Satellite Town is a community and state housing estate located along the Lagos-Badagry Expressway in Amuwo-Odofin local government area of Lagos State. Its ZIP code is 102262. Satellite Town is a historic federal housing estate originally established in the 1960s. While it was once celebrated as a model of structured urban living, the neighborhood has faced significant challenges over the decades with deteriorating road infrastructure and seasonal flooding. Despite these issues, it remains a highly sought-after and fast-growing residential area due to its relatively affordable rent and its proximity to the Lagos-Badagry Expressway and Lagos Trade Fair Complex.

==History==
In early 1960, the Lagos State Government set up Satellite Town to help low income earners own their own houses, with some of the areas allocated to oil workers and private buyers. During its early years, the area was a prestigious and serene environment, often allocated to civil servants, oil workers, and private buyers who sought a structured alternative to the crowded city center.

Over the decades, however, the town has faced significant challenges, including rapid urbanization and a lack of sustained government attention, which have led to a decline in its once-standard infrastructure. Despite these issues, it remains a key residential hub in Lagos and has witnessed various recent government interventions aimed at flood control and road rehabilitation.

Among the planned developments in Satellite Town is the Lagos Trade Fair Complex. The Lagos International Trade Fair Complex is a 350 ha facility along Lagos-Badagry expressway hosting a number of market traders. The facility was constructed in the 1970s and planned to host an international trade fair upon fulfillment. Originally a planned development, the market has fallen into disrepair and witnessed the growth of informal and illegal encroachments and construction.

==Infrastructure==
The deplorable state of roads and illegal structures in Satellite Town shows that what was once known to be an estate has, over time, turned into a slum. There were reports that in May 2009, the Lagos State government awarded contracts to help stop flooding, which is a major problem in that area.

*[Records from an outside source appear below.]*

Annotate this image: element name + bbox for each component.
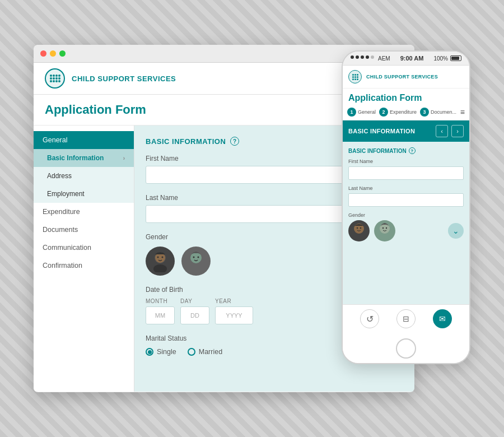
svg-point-6 xyxy=(193,257,195,258)
phone-save-button[interactable]: ⊟ xyxy=(396,309,416,328)
phone-last-name-label: Last Name xyxy=(348,185,464,191)
phone-male-avatar[interactable] xyxy=(374,220,395,241)
phone-gender-label: Gender xyxy=(348,212,464,218)
phone-gender-expand[interactable]: ⌄ xyxy=(448,223,464,239)
sidebar-item-documents[interactable]: Documents xyxy=(34,221,134,239)
help-icon[interactable]: ? xyxy=(230,137,239,146)
sidebar-item-confirmation-label: Confirmation xyxy=(43,262,82,269)
phone-time: 9:00 AM xyxy=(400,55,424,62)
tab-documents-label: Documen... xyxy=(431,109,456,115)
battery-percent: 100% xyxy=(433,55,448,62)
sidebar-item-employment[interactable]: Employment xyxy=(34,185,134,203)
tab-number-1: 1 xyxy=(347,108,356,117)
svg-point-7 xyxy=(198,257,199,258)
radio-single[interactable]: Single xyxy=(146,348,176,356)
tab-general-label: General xyxy=(358,109,376,115)
female-avatar[interactable] xyxy=(146,247,175,276)
sidebar: General Basic Information › Address Empl… xyxy=(34,125,134,392)
phone-tab-expenditure[interactable]: 2 Expenditure xyxy=(379,108,417,117)
phone-battery: 100% xyxy=(433,55,461,62)
svg-point-11 xyxy=(380,224,390,234)
battery-fill xyxy=(451,57,459,60)
sidebar-item-address[interactable]: Address xyxy=(34,167,134,185)
phone-first-name-label: First Name xyxy=(348,159,464,164)
phone-prev-arrow[interactable]: ‹ xyxy=(436,125,448,137)
sidebar-item-documents-label: Documents xyxy=(43,226,78,234)
app-title: CHILD SUPPORT SERVICES xyxy=(72,75,176,83)
sidebar-item-confirmation[interactable]: Confirmation xyxy=(34,257,134,275)
tab-number-3: 3 xyxy=(420,108,429,117)
phone-logo xyxy=(348,70,362,83)
phone-menu-icon[interactable]: ≡ xyxy=(460,108,465,117)
sidebar-item-employment-label: Employment xyxy=(47,190,85,198)
tab-expenditure-label: Expenditure xyxy=(390,109,417,115)
sidebar-item-general-label: General xyxy=(43,136,67,144)
svg-point-13 xyxy=(386,227,387,229)
phone-refresh-button[interactable]: ↺ xyxy=(360,309,379,328)
year-field-group: YEAR YYYY xyxy=(215,298,253,324)
phone-section-title: BASIC INFORMATION xyxy=(348,128,415,134)
chevron-right-icon: › xyxy=(123,155,125,161)
signal-dots: AEM xyxy=(351,55,390,62)
svg-point-10 xyxy=(360,227,361,229)
carrier-label: AEM xyxy=(378,55,390,62)
day-input[interactable]: DD xyxy=(180,306,209,324)
phone-status-bar: AEM 9:00 AM 100% xyxy=(343,52,469,66)
browser-maximize-button[interactable] xyxy=(59,50,66,57)
phone-app-header: CHILD SUPPORT SERVICES xyxy=(343,66,469,89)
day-label: DAY xyxy=(180,298,209,304)
sidebar-item-communication-label: Communication xyxy=(43,244,91,252)
sidebar-item-expenditure[interactable]: Expenditure xyxy=(34,203,134,221)
phone-gender-avatars: ⌄ xyxy=(348,220,464,241)
phone-nav-arrows: ‹ › xyxy=(436,125,464,137)
battery-icon xyxy=(450,55,461,61)
phone-toolbar: ↺ ⊟ ✉ xyxy=(343,304,469,333)
signal-dot-4 xyxy=(366,55,369,59)
phone-subsection-title: BASIC INFORMATION ? xyxy=(348,147,464,154)
phone-tab-general[interactable]: 1 General xyxy=(347,108,376,117)
desktop-background: CHILD SUPPORT SERVICES Application Form … xyxy=(0,0,504,437)
sidebar-item-expenditure-label: Expenditure xyxy=(43,208,80,216)
radio-single-circle xyxy=(146,348,153,356)
radio-single-label: Single xyxy=(157,348,176,356)
signal-dot-5 xyxy=(371,55,374,59)
svg-point-9 xyxy=(357,227,358,229)
phone-tab-documents[interactable]: 3 Documen... xyxy=(420,108,456,117)
phone-last-name-input[interactable] xyxy=(348,193,464,207)
tab-number-2: 2 xyxy=(379,108,388,117)
day-field-group: DAY DD xyxy=(180,298,209,324)
phone-tabs: 1 General 2 Expenditure 3 Documen... ≡ xyxy=(343,105,469,120)
sidebar-item-address-label: Address xyxy=(47,172,72,180)
phone-page-title: Application Form xyxy=(343,89,469,105)
app-logo xyxy=(45,68,65,89)
phone-gender-group: Gender xyxy=(348,212,464,241)
sidebar-item-communication[interactable]: Communication xyxy=(34,239,134,257)
sidebar-item-basic-information-label: Basic Information xyxy=(47,154,104,162)
phone-app-title: CHILD SUPPORT SERVICES xyxy=(366,74,438,80)
phone-send-button[interactable]: ✉ xyxy=(433,309,452,328)
phone-form-area: BASIC INFORMATION ? First Name Last Name… xyxy=(343,142,469,304)
phone-female-avatar[interactable] xyxy=(348,220,370,241)
sidebar-item-general[interactable]: General xyxy=(34,131,134,149)
phone-next-arrow[interactable]: › xyxy=(451,125,464,137)
signal-dot-3 xyxy=(361,55,364,59)
radio-married[interactable]: Married xyxy=(188,348,222,356)
phone-section-header: BASIC INFORMATION ‹ › xyxy=(343,120,469,142)
year-input[interactable]: YYYY xyxy=(215,306,253,324)
phone-first-name-input[interactable] xyxy=(348,166,464,180)
phone-home-button[interactable] xyxy=(396,338,416,359)
male-avatar[interactable] xyxy=(181,247,211,276)
svg-point-12 xyxy=(382,227,384,229)
browser-close-button[interactable] xyxy=(40,50,46,57)
phone-help-icon[interactable]: ? xyxy=(409,147,416,154)
sidebar-item-basic-information[interactable]: Basic Information › xyxy=(34,149,134,167)
phone-last-name-group: Last Name xyxy=(348,185,464,207)
browser-minimize-button[interactable] xyxy=(50,50,56,57)
month-input[interactable]: MM xyxy=(146,306,175,324)
svg-point-1 xyxy=(153,264,167,272)
svg-point-4 xyxy=(162,257,164,258)
phone-first-name-group: First Name xyxy=(348,159,464,180)
month-field-group: MONTH MM xyxy=(146,298,175,324)
phone-mockup: AEM 9:00 AM 100% CHILD SUPPORT SERVICES xyxy=(342,50,470,364)
month-label: MONTH xyxy=(146,298,175,304)
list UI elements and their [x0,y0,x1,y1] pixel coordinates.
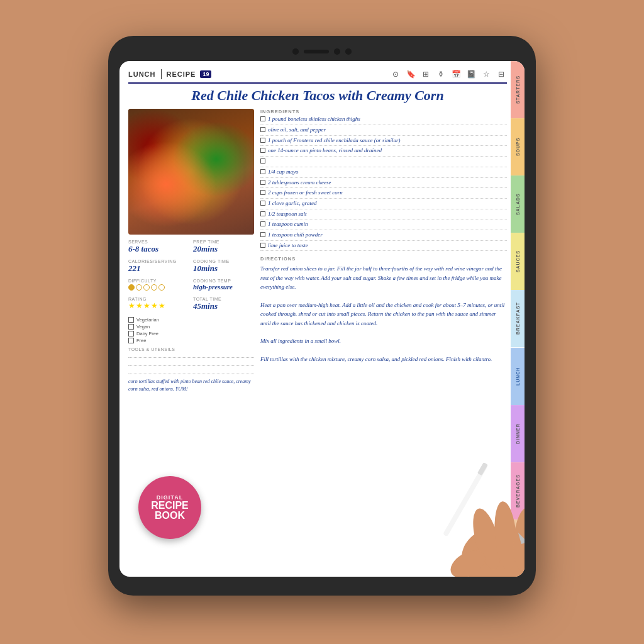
dairyfree-checkbox[interactable] [128,331,134,336]
vegan-label: Vegan [136,324,150,330]
free-checkbox[interactable] [128,338,134,343]
ingredient-text-7: 2 tablespoons cream cheese [268,179,331,187]
total-time-stat: TOTAL TIME 45mins [193,297,254,311]
recipe-description-block: corn tortillas stuffed with pinto bean r… [128,378,254,393]
page-header: LUNCH RECIPE 19 ⊙ 🔖 ⊞ ⚱ 📅 📓 ☆ ⊟ [128,69,507,84]
ingredient-cb-13[interactable] [260,243,265,248]
ingredient-text-6: 1/4 cup mayo [268,169,299,176]
tool-line-3 [128,368,254,374]
side-tabs: STARTERS SOUPS SALADS SAUCES BREAKFAST L… [511,61,525,577]
ingredients-label: INGREDIENTS [260,109,507,114]
header-icons: ⊙ 🔖 ⊞ ⚱ 📅 📓 ☆ ⊟ [390,69,507,80]
front-camera [292,48,299,55]
ingredient-2: olive oil, salt, and pepper [260,126,507,136]
dairyfree-row: Dairy Free [128,331,254,336]
ingredient-cb-1[interactable] [260,116,265,121]
vegetarian-row: Vegetarian [128,317,254,323]
total-time-value: 45mins [193,301,254,311]
ingredient-text-9: 1 clove garlic, grated [268,200,316,208]
vegetarian-checkbox[interactable] [128,317,134,323]
tab-soups[interactable]: SOUPS [511,118,525,175]
diff-3 [143,284,150,291]
ingredient-text-10: 1/2 teaspoon salt [268,211,307,218]
tablet-screen: STARTERS SOUPS SALADS SAUCES BREAKFAST L… [119,61,525,577]
grid-icon[interactable]: ⊞ [420,69,431,80]
difficulty-stat: DIFFICULTY [128,279,189,292]
tablet-device: STARTERS SOUPS SALADS SAUCES BREAKFAST L… [108,36,536,596]
tools-label: TOOLS & UTENSILS [128,347,254,352]
compass-icon[interactable]: ⊙ [390,69,401,80]
ingredient-cb-8[interactable] [260,190,265,195]
serves-label: SERVES [128,240,189,244]
star-5: ★ [158,301,165,310]
tablet-sensor [304,50,329,53]
ingredient-cb-11[interactable] [260,221,265,226]
tab-breakfast[interactable]: BREAKFAST [511,290,525,347]
ingredient-5 [260,158,507,167]
ingredient-6: 1/4 cup mayo [260,169,507,178]
star-3: ★ [143,301,150,310]
tab-sauces[interactable]: SAUCES [511,233,525,290]
tools-section: TOOLS & UTENSILS [128,347,254,374]
ingredient-text-5 [268,158,269,165]
notebook-icon[interactable]: 📓 [465,69,477,80]
ingredient-text-13: lime juice to taste [268,242,308,250]
ingredient-13: lime juice to taste [260,242,507,252]
vegan-row: Vegan [128,324,254,330]
header-divider [161,69,162,79]
free-label: Free [136,338,146,343]
tab-starters[interactable]: STARTERS [511,61,525,118]
tab-salads[interactable]: SALADS [511,175,525,233]
taco-image-overlay [128,109,254,235]
total-time-label: TOTAL TIME [193,297,254,301]
ingredient-text-4: one 14-ounce can pinto beans, rinsed and… [268,147,382,155]
bookmark-icon[interactable]: 🔖 [405,69,416,80]
cooking-time-stat: COOKING TIME 10mins [193,259,254,274]
tab-beverages[interactable]: BEVERAGES [511,462,525,519]
ingredient-cb-5[interactable] [260,158,265,164]
ingredient-cb-3[interactable] [260,138,265,143]
vegan-checkbox[interactable] [128,324,134,330]
ingredient-cb-10[interactable] [260,211,265,216]
two-column-layout: SERVES 6-8 tacos PREP TIME 20mins CALORI… [128,109,507,393]
ingredient-1: 1 pound boneless skinless chicken thighs [260,116,507,125]
recipe-number: 19 [200,70,211,78]
ingredient-cb-9[interactable] [260,201,265,206]
serves-value: 6-8 tacos [128,244,189,254]
star-icon[interactable]: ☆ [480,69,492,80]
difficulty-label: DIFFICULTY [128,279,189,283]
ingredient-text-8: 2 cups frozen or fresh sweet corn [268,189,343,197]
recipe-image [128,109,254,235]
left-column: SERVES 6-8 tacos PREP TIME 20mins CALORI… [128,109,254,393]
table-icon[interactable]: ⊟ [496,69,507,80]
ingredient-7: 2 tablespoons cream cheese [260,179,507,189]
ingredient-cb-7[interactable] [260,180,265,185]
ingredient-cb-12[interactable] [260,232,265,237]
cooking-temp-stat: COOKING TEMP high-pressure [193,279,254,292]
tab-lunch[interactable]: LUNCH [511,348,525,405]
digital-recipe-book-badge: DIGITAL RECIPE BOOK [138,476,201,539]
tablet-camera-bar [119,47,525,56]
ingredient-cb-6[interactable] [260,169,265,174]
dairyfree-label: Dairy Free [136,331,158,336]
serves-stat: SERVES 6-8 tacos [128,240,189,254]
cooking-temp-value: high-pressure [193,283,254,291]
calories-value: 221 [128,264,189,274]
tool-line-1 [128,352,254,358]
prep-time-label: PREP TIME [193,240,254,244]
ingredient-12: 1 teaspoon chili powder [260,231,507,241]
recipe-title: Red Chile Chicken Tacos with Creamy Corn [128,87,507,104]
tab-dinner[interactable]: DINNER [511,405,525,462]
ingredient-cb-4[interactable] [260,148,265,153]
ingredient-8: 2 cups frozen or fresh sweet corn [260,189,507,199]
jar-icon[interactable]: ⚱ [435,69,447,80]
ingredient-cb-2[interactable] [260,127,265,132]
tab-df[interactable]: DF [511,519,525,577]
prep-time-value: 20mins [193,244,254,254]
calendar-icon[interactable]: 📅 [450,69,462,80]
ingredients-list: 1 pound boneless skinless chicken thighs… [260,116,507,251]
diff-2 [136,284,142,291]
directions-label: DIRECTIONS [260,256,507,262]
ingredient-4: one 14-ounce can pinto beans, rinsed and… [260,147,507,157]
rating-label: RATING [128,297,189,301]
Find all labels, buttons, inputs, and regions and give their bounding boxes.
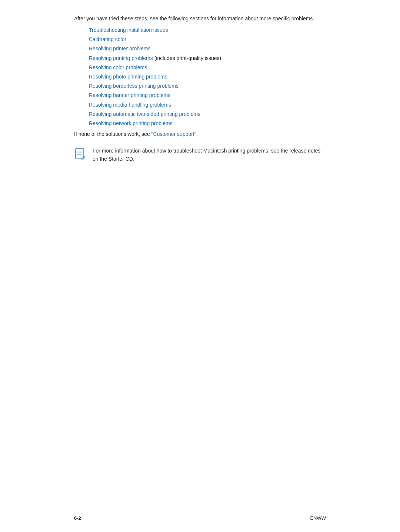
links-list: Troubleshooting installation issuesCalib… — [89, 26, 326, 128]
if-none-suffix: . — [196, 131, 198, 137]
link-resolving-banner[interactable]: Resolving banner printing problems — [89, 91, 326, 100]
link-resolving-network[interactable]: Resolving network printing problems — [89, 119, 326, 128]
link-resolving-automatic[interactable]: Resolving automatic two-sided printing p… — [89, 110, 326, 119]
link-resolving-borderless[interactable]: Resolving borderless printing problems — [89, 81, 326, 91]
link-resolving-printer[interactable]: Resolving printer problems — [89, 44, 326, 53]
link-resolving-photo[interactable]: Resolving photo printing problems — [89, 72, 326, 81]
note-icon — [74, 148, 87, 161]
customer-support-link[interactable]: "Customer support" — [151, 131, 196, 137]
note-text: For more information about how to troubl… — [93, 147, 326, 163]
page-footer: 6-2 ENWW — [74, 515, 326, 521]
intro-paragraph: After you have tried these steps, see th… — [74, 15, 326, 23]
page-content: After you have tried these steps, see th… — [0, 0, 400, 193]
if-none-line: If none of the solutions work, see "Cust… — [74, 130, 326, 138]
link-resolving-color[interactable]: Resolving color problems — [89, 63, 326, 72]
link-resolving-media[interactable]: Resolving media handling problems — [89, 100, 326, 110]
link-calibrating-color[interactable]: Calibrating color — [89, 35, 326, 44]
footer-locale: ENWW — [310, 515, 326, 521]
link-resolving-printing[interactable]: Resolving printing problems (includes pr… — [89, 54, 326, 63]
footer-page-number: 6-2 — [74, 515, 81, 521]
if-none-prefix: If none of the solutions work, see — [74, 131, 151, 137]
link-troubleshooting-installation[interactable]: Troubleshooting installation issues — [89, 26, 326, 35]
note-box: For more information about how to troubl… — [74, 147, 326, 163]
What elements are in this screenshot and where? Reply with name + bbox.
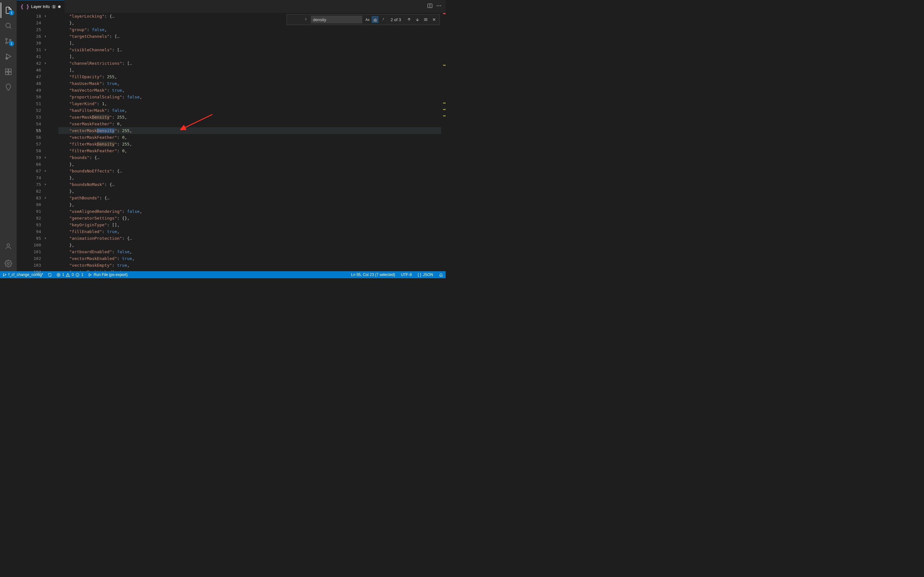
run-debug-icon[interactable] [1,49,16,64]
fold-chevron-icon[interactable]: › [43,154,47,161]
find-toggle-replace-icon[interactable] [289,13,309,30]
run-task-status[interactable]: Run File (ps-export) [88,272,128,277]
svg-point-10 [7,263,9,264]
code-editor[interactable]: "layerLocking": {…},"group": false,"targ… [58,13,446,271]
code-line[interactable]: "bounds": {… [58,154,446,161]
explorer-badge: 1 [9,10,14,15]
code-line[interactable]: "channelRestrictions": [… [58,60,446,67]
svg-rect-8 [9,69,11,71]
code-line[interactable]: ], [58,53,446,60]
code-line[interactable]: ], [58,40,446,47]
activity-bar: 1 1 [0,0,17,271]
find-next-icon[interactable] [414,16,421,23]
find-input[interactable] [311,16,362,23]
code-line[interactable]: "group": false, [58,26,446,33]
code-line[interactable]: "filterMaskFeather": 0, [58,147,446,154]
code-line[interactable]: "animationProtection": {… [58,235,446,242]
code-line[interactable]: "userMaskFeather": 0, [58,121,446,127]
code-line[interactable]: }, [58,161,446,168]
fold-chevron-icon[interactable]: › [43,60,47,67]
find-previous-icon[interactable] [405,16,413,23]
code-line[interactable]: "useAlignedRendering": false, [58,208,446,215]
code-line[interactable]: "proportionalScaling": false, [58,93,446,100]
line-number-gutter: 18›242526›3031›4142›46474849505152535455… [17,13,58,271]
match-whole-word-icon[interactable]: ab [372,16,378,23]
fold-chevron-icon[interactable]: › [43,168,47,174]
fold-chevron-icon[interactable]: › [43,235,47,242]
svg-point-2 [6,42,7,44]
tab-layer-info[interactable]: { } Layer Info 1 [17,0,65,13]
settings-gear-icon[interactable] [1,256,16,271]
code-line[interactable]: "visibleChannels": [… [58,47,446,53]
tab-title: Layer Info [31,4,50,9]
svg-point-1 [6,39,7,40]
svg-point-17 [3,276,4,276]
code-line[interactable]: "layerKind": 1, [58,100,446,107]
code-line[interactable]: "boundsNoEffects": {… [58,168,446,174]
code-line[interactable]: }, [58,201,446,208]
find-widget: Aa ab .* 2 of 3 [286,14,440,25]
dirty-indicator-icon [58,5,61,8]
code-line[interactable]: "hasFilterMask": false, [58,107,446,114]
code-line[interactable]: "pathBounds": {… [58,195,446,201]
code-line[interactable]: "fillOpacity": 255, [58,73,446,80]
more-actions-icon[interactable] [436,3,442,10]
svg-point-16 [3,274,4,274]
tab-bar: { } Layer Info 1 [17,0,446,13]
code-line[interactable]: "vectorMaskDensity": 255, [58,127,446,134]
code-line[interactable]: "artboardEnabled": false, [58,248,446,255]
svg-rect-5 [5,69,8,71]
cursor-position-status[interactable]: Ln 55, Col 23 (7 selected) [351,272,395,277]
fold-chevron-icon[interactable]: › [43,33,47,40]
fold-chevron-icon[interactable]: › [43,13,47,19]
status-bar: f_cf_change_config* 1 0 1 Run File (ps-e… [0,271,446,278]
fold-chevron-icon[interactable]: › [43,195,47,201]
language-mode-status[interactable]: { } JSON [418,272,433,277]
svg-point-18 [5,274,6,274]
svg-rect-7 [9,72,11,75]
explorer-icon[interactable]: 1 [1,3,16,18]
minimap-scrollbar[interactable] [441,13,446,271]
split-editor-icon[interactable] [427,3,433,10]
wander-icon[interactable] [1,79,16,95]
code-line[interactable]: "filterMaskDensity": 255, [58,141,446,147]
find-result-count: 2 of 3 [388,16,404,23]
code-line[interactable]: "hasVectorMask": true, [58,87,446,93]
extensions-icon[interactable] [1,64,16,79]
find-in-selection-icon[interactable] [422,16,429,23]
code-line[interactable]: "hasUserMask": true, [58,80,446,87]
code-line[interactable]: "userMaskDensity": 255, [58,114,446,121]
code-line[interactable]: "vectorMaskFeather": 0, [58,134,446,141]
svg-point-3 [10,39,11,41]
svg-point-14 [440,5,441,6]
json-file-icon: { } [21,4,29,10]
code-line[interactable]: }, [58,174,446,181]
match-case-icon[interactable]: Aa [364,16,371,23]
fold-chevron-icon[interactable]: › [43,47,47,53]
code-line[interactable]: "targetChannels": [… [58,33,446,40]
problems-status[interactable]: 1 0 1 [57,272,83,277]
code-line[interactable]: "keyOriginType": [], [58,221,446,228]
scm-badge: 1 [9,41,14,46]
code-line[interactable]: }, [58,242,446,248]
close-find-icon[interactable] [431,16,438,23]
encoding-status[interactable]: UTF-8 [401,272,412,277]
svg-point-0 [6,23,10,27]
code-line[interactable]: "vectorMaskLinked": true. [58,269,446,271]
code-line[interactable]: "fillEnabled": true, [58,228,446,235]
code-line[interactable]: "boundsNoMask": {… [58,181,446,188]
fold-chevron-icon[interactable]: › [43,181,47,188]
svg-point-9 [7,243,10,246]
code-line[interactable]: "generatorSettings": {}, [58,215,446,221]
use-regex-icon[interactable]: .* [380,16,386,23]
search-icon[interactable] [1,18,16,33]
svg-point-12 [437,5,438,6]
accounts-icon[interactable] [1,239,16,254]
notifications-bell-icon[interactable] [439,273,443,277]
code-line[interactable]: "vectorMaskEnabled": true, [58,255,446,262]
svg-rect-6 [5,72,8,75]
source-control-icon[interactable]: 1 [1,33,16,49]
code-line[interactable]: "vectorMaskEmpty": true, [58,262,446,269]
code-line[interactable]: ], [58,67,446,73]
code-line[interactable]: }, [58,188,446,195]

Satellite Town in Lagos is primarily served by the Lagos-Badagry Expressway, a major federal highway that provides the main artery for transit but frequently suffers from heavy congestion and sections of physical decay. Residents rely on a mix of regulated Lagos Metropolitan Area Transport Authority buses and informal "danfos" that connect the area to the wider Lagos transport network. The community lacks a centralized municipal sewer system, with most households utilizing individual septic tanks and open drainage gutters that are prone to blockages. This combination of inadequate drainage and a lack of modern sewage infrastructure often leads to significant flooding and environmental challenges during the rainy season.

==Neighborhoods==
- Festac Town - Festac Town is a historic federal housing estate in Lagos, Nigeria, originally built to house participants of the Second World Black and African Festival of Arts and Culture in 1977. Designed as a self-sufficient festival village, it features a unique grid layout with seven major avenues and was once considered a model of modern urban planning in Africa.
- Kirikiri - Kirikiri is a dual-natured community, best known as the location of Nigeria's most famous high-security correctional facilities, the Kirikiri Maximum Security Prison, including the country's only dedicated female prison. It is located in the eastern part of Satellite Town. The eastern part of the neighborhood hosts a growing collection of port and fuel storage facilities.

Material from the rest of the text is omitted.